Un Piano capace di unire nella comune finalità di migliorare l’interesse pubblico, quindi, anziché dividere la comunità nazionale in sterili polemiche. Come tutti i dati, anche quelli giunti da Bruxelles vanno però letti e interpretati. Essi ci dicono che l’Italia, che ha già chiesto all’Ue anche la quinta – delle 10 previste – rata dei pagamenti, ha un primato: è in testa quanto a obiettivi raggiunti (necessari per chiedere le rate). La valutazione europea segue però criteri tecnico-formali, basati sulle risposte date dagli Stati in termini di atti normativi e opere almeno avviate.

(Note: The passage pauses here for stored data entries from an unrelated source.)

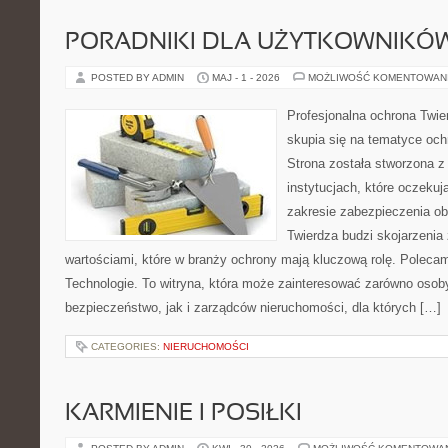
PORADNIKI DLA UŻYTKOWNIKÓ
POSTED BY ADMIN
MAJ - 1 - 2026
MOŻLIWOŚĆ KOMENTOWAN
Profesjonalna ochrona Twier
skupia się na tematyce och
Strona została stworzona z
instytucjach, które oczeku
zakresie zabezpieczenia o
Twierdza budzi skojarzenia z
wartościami, które w branży ochrony mają kluczową rolę. Polec
Technologie. To witryna, która może zainteresować zarówno osob
bezpieczeństwo, jak i zarządców nieruchomości, dla których […]
CATEGORIES:
NIERUCHOMOŚCI
KARMIENIE I POSIŁKI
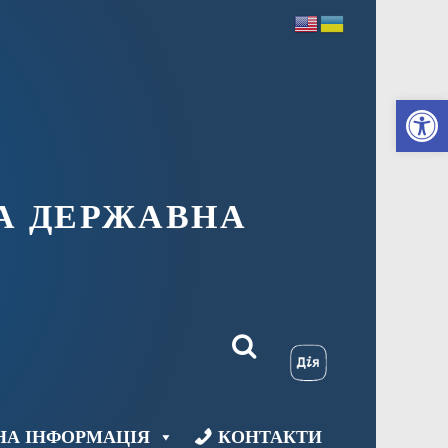
Ві
А ДЕРЖАВНА
НА ІНФОРМАЦІЯ
КОНТАКТИ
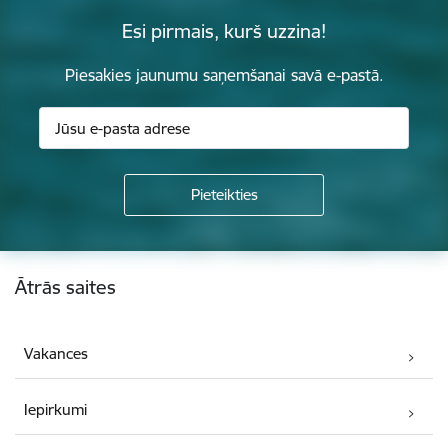
Esi pirmais, kurš uzzina!
Piesakies jaunumu saņemšanai savā e-pastā.
Kājene
Ātrās saites
Vakances
Iepirkumi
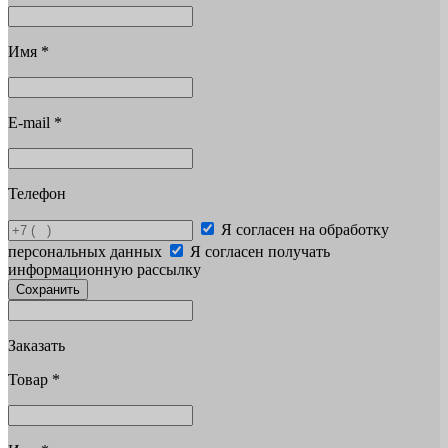
Имя
*
E-mail
*
Телефон
Я согласен на обработку
персональных данных
Я согласен получать
информационную рассылку
Сохранить
Заказать
Товар
*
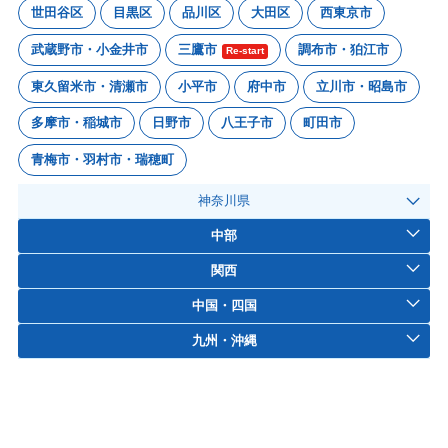
世田谷区
目黒区
品川区
大田区
西東京市
武蔵野市・小金井市
三鷹市
調布市・狛江市
Re-start
東久留米市・清瀬市
小平市
府中市
立川市・昭島市
多摩市・稲城市
日野市
八王子市
町田市
青梅市・羽村市・瑞穂町
神奈川県
中部
関西
中国・四国
九州・沖縄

Non ci dice, però, dove sono finiti i soldi del Pnrr e se stanno rispondendo o no alla principale missione loro affidata: far crescere il reddito nazionale e, soprattutto, le sue potenzialità negli anni a venire. Per arrivare, se non a cambiar volto al Paese (sfida troppo impegnativa), a migliorare le prestazioni del “sistema Italia” come apparato istituzionale e produttivo. E qui si apre un “buco nero” che solo col tempo verrà svelato.
Lo stesso commissario Gentiloni, nel dire ieri che ci si attende ora un aumento medio del Pil pari all’1,4% nella Ue, ha invitato a non confidare troppo in «questa modellistica previsionale», peraltro già rivelatasi fallace in questi primi anni (va detto che la crescita 2022 e ’23 ha inevitabilmente risentito delle due guerre scoppiate ai confini dell’Europa).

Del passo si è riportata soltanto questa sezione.